(Stored items)
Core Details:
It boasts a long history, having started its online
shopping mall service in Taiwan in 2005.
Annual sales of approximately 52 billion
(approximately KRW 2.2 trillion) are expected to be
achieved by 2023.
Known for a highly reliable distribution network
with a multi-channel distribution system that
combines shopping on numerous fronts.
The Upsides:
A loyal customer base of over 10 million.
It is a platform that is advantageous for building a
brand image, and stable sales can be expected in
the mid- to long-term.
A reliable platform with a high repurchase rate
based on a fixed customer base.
...
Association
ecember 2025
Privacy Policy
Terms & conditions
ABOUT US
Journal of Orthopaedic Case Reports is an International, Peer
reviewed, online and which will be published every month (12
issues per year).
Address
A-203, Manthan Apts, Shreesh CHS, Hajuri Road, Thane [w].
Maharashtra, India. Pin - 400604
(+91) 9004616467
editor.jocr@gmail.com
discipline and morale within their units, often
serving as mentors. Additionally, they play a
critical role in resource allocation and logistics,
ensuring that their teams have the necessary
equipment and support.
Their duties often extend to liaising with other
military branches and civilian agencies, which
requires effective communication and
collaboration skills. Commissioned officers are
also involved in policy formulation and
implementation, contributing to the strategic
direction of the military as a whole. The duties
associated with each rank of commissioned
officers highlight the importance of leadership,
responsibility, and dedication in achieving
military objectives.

ABOUT THIS EXERCISE
Using only the entries above, output the line with "Terms & conditions", the line with "discipline and morale", and all lines between them, exactly as they stand.

OUTPUT
Terms & conditions
ABOUT US
Journal of Orthopaedic Case Reports is an International, Peer
reviewed, online and which will be published every month (12
issues per year).
Address
A-203, Manthan Apts, Shreesh CHS, Hajuri Road, Thane [w].
Maharashtra, India. Pin - 400604
(+91) 9004616467
editor.jocr@gmail.com
discipline and morale within their units, often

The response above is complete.